Art Exhibit: Turbulances

Works of art that act as a trigger

Photo courtesy of CaixaForum.

All turbulence provokes, shakes and unsettles. It is a sudden movement that awakens our conscience and sharpens our senses. Starting with the state of sudden unrest created by turbulence, this exhibition explores the role of contemporary art in the face of the conflicts and instabilities that characterize our globalized world; in it, the artists launch a critical look at the world we live in, and examine its contradictions.  

Curated by Nimfa Bisbe, head of CaixaForum’s art collections, the exhibition presents twenty works, a number of which have entered the permanent collection in recent years and half of which had never been on display before in Barcelona. The artists included are: Equipo Crónica, Walter Dahn, José Damasceno, Smadar Dreyfus, Dionís Escorsa, Nir Evron, Harun Farocki, Pedro G. Romero, Ana Garcia-Pineda, Thomas Hirschhorn, Anselm Kiefer, Guillermo Kuitca, Antoni Muntadas, Paulo Nazareth, Damián Ortega, Walid Raad, Sophie Ristelhueber, Juan Ugalde and Bill Viola.

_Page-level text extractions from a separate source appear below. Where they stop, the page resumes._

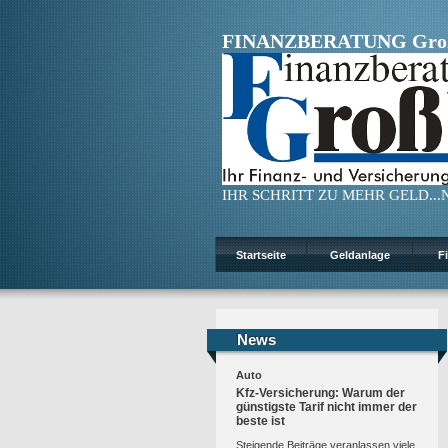
FINANZBERATUNG Gro
IHR SCHRITT ZU MEHR GELD...N
Startseite
Geldanlage
F
News
News
Auto
Kfz-Versicherung: Warum der
günstigste Tarif nicht immer der
beste ist
Steigende Beiträge veranlassen viele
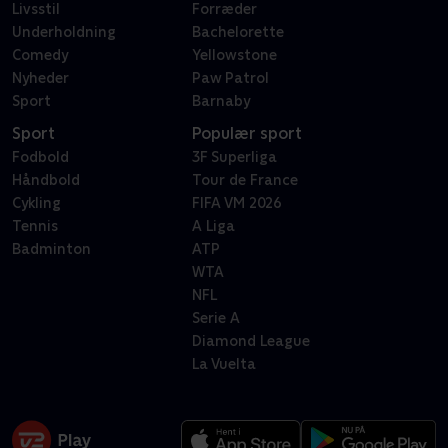
Livsstil
Forræder
Underholdning
Bachelorette
Comedy
Yellowstone
Nyheder
Paw Patrol
Sport
Barnaby
Sport
Populær sport
Fodbold
3F Superliga
Håndbold
Tour de France
Cykling
FIFA VM 2026
Tennis
A Liga
Badminton
ATP
WTA
NFL
Serie A
Diamond League
La Vuelta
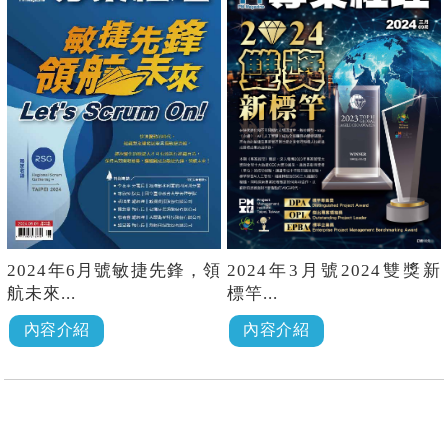
2024年6月號敏捷先鋒，領
2024年3月號2024雙獎新
航未來...
標竿...
內容介紹
內容介紹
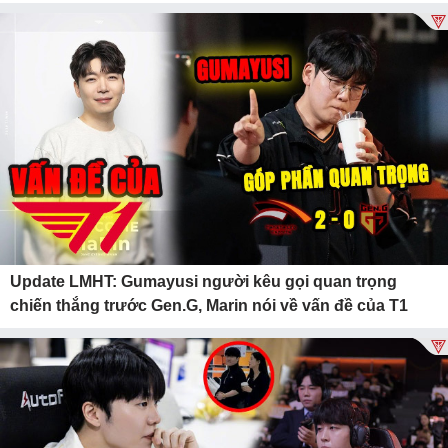
Update LMHT: Gumayusi người kêu gọi quan trọng
chiến thắng trước Gen.G, Marin nói về vấn đề của T1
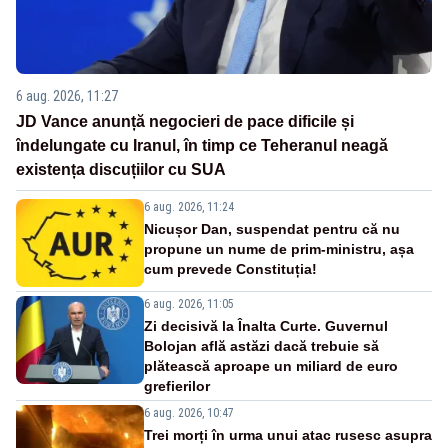
6 aug. 2026, 11:27
JD Vance anunță negocieri de pace dificile și
îndelungate cu Iranul, în timp ce Teheranul neagă
existența discuțiilor cu SUA
6 aug. 2026, 11:24
Nicușor Dan, suspendat pentru că nu
propune un nume de prim-ministru, așa
cum prevede Constituția!
6 aug. 2026, 11:05
Zi decisivă la Înalta Curte. Guvernul
Bolojan află astăzi dacă trebuie să
plătească aproape un miliard de euro
grefierilor
6 aug. 2026, 10:47
Trei morți în urma unui atac rusesc asupra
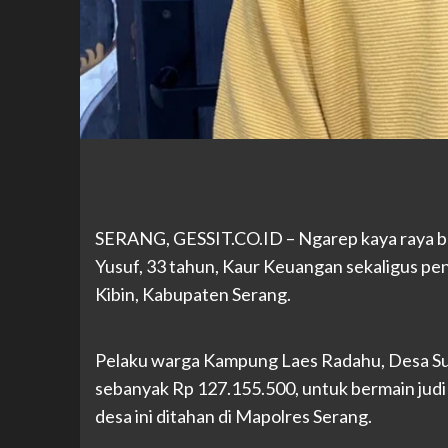
SERANG, GESSIT
.CO.ID
– Ngarep kaya raya b
Yusuf, 33 tahun, Kaur Keuangan sekaligus 
Kibin, Kabupaten Serang.
Pelaku warga Kampung Laes Radahu, Desa S
sebanyak Rp 127.155.500, untuk bermain judi 
desa ini ditahan di Mapolres Serang.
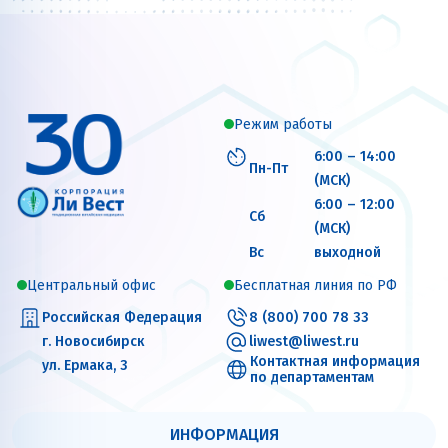
Режим работы
6:00 – 14:00
Пн-Пт
(МСК)
6:00 – 12:00
Сб
(МСК)
Вс
выходной
Центральный офис
Бесплатная линия по РФ
Российская Федерация
8 (800) 700 78 33
г. Новосибирск
liwest@liwest.ru
Контактная информация
ул. Ермака, 3
по департаментам
ИНФОРМАЦИЯ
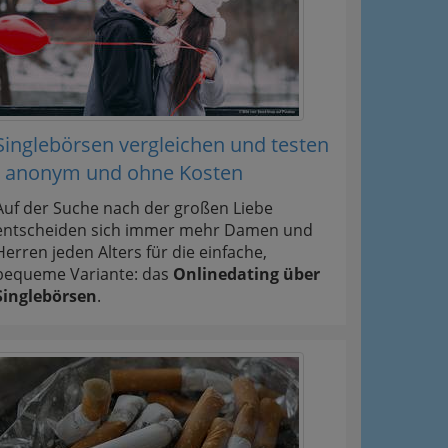
Singlebörsen vergleichen und testen
- anonym und ohne Kosten
Auf der Suche nach der großen Liebe
entscheiden sich immer mehr Damen und
Herren jeden Alters für die einfache,
bequeme Variante: das
Onlinedating über
Singlebörsen
.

Many artists have asked themselves, “What is art capable of?” To do this, they shape their observations, interests and speculations with a great capacity to produce some kind of critical awareness. Artists detach themselves from prejudice to transcend traditional boundaries of art. In this way, they delve into social and cultural reality and offer points of view that are provocative and surprising. Artists cannot change what they dislike of our world, but their works can act as triggers capable of opening our eyes — which is just what turbulence does as well.

The critical development of the representation of reality by art in recent decades has led artists to question traditional war iconography and to speculate on the visualization of violence (Walid Raad). However, the “game of war” is found in the origins of our visual culture and its formalization experiences an infinite evolution. If chess is the ultimate abstraction of confrontation and control of terrain (José Damasceno), new technologies have transformed war into virtual reality. Animation programs and video game — which are used to train troops and/or provide therapeutic treatment for soldiers — have turned the terrible violence of a battle into fictional imagery. Computer-simulated combat reduces the anguish and anxiety that is produced by any type of destruction, resulting in indifference (Harun Farocki). In a text about the work of Farocki, the French essayist Georges Didi-Huberman asks why and how the production of images participates in the destruction of human beings.

In the middle of the reverberation of these images, rises the installation Mother’s Day, which concentrates the emotional impact on the sound of the voice. Created as a sound environment, the image acts as a pause for silence, and the darkness acts as an insulator for words that express the conflict of imposed separation. These voices are those of a population that lives divided by a border, their identity negated and nationality unrecognized. Artist Smadar Dreyfus does not comment on the conflict; she tries to allow the reality of this community to penetrate the consciousness of the viewer through the intimacy of listening. On another screen, artist Ana Garcia-Pineda talks about the life of words. They draw the memory of a forced exile and create a biographical account that is part of our collective history.

Artists are witnesses of their time, and the history of art is witness to their observations. Some artists use irony to warn about the vulnerability of the current global economy. Others point to the erosion of nationalist ideals or depict the suffering and loneliness in cities. Despite the shadows cast by these works, the artists underscore the fragility that lies behind marginalization. They point out the solidarity that allows us to overcome the turbulence of our world and reveal the redeeming power of the artistic metaphor.